(EXERCISE DIRECTIONS): In the entries below, find every line holding the string "para" and collect it.

(RECORDS TO PROCESS):
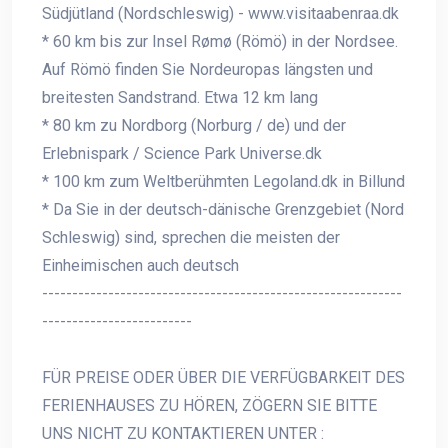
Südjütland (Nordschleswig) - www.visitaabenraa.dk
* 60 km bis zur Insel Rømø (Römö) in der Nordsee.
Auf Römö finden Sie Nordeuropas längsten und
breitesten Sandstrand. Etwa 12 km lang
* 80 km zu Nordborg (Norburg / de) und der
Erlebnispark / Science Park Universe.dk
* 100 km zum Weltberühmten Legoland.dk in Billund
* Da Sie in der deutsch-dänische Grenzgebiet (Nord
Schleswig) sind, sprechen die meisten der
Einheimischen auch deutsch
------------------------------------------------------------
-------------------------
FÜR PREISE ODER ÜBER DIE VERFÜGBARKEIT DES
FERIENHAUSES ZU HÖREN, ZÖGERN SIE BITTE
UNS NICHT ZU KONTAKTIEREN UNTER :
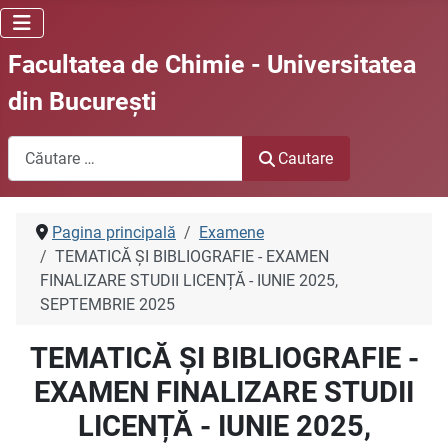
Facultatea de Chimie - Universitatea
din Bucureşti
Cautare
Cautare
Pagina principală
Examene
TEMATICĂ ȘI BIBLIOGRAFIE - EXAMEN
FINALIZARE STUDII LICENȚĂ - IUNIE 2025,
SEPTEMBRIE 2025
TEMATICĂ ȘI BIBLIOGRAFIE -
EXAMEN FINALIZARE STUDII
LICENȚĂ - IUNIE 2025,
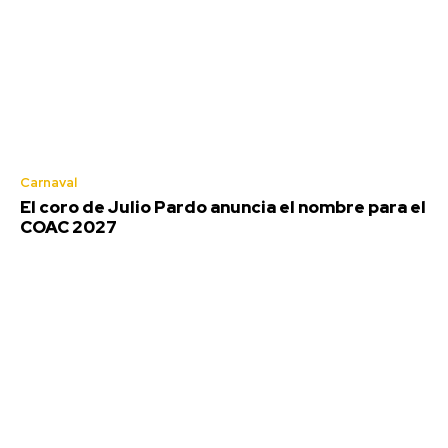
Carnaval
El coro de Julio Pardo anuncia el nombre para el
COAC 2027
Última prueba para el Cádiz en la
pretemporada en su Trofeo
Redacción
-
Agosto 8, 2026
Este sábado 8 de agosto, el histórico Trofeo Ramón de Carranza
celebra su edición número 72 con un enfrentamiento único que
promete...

(ANSWER TO THIS TASK):
El coro de Julio Pardo anuncia el nombre para el
Última prueba para el Cádiz en la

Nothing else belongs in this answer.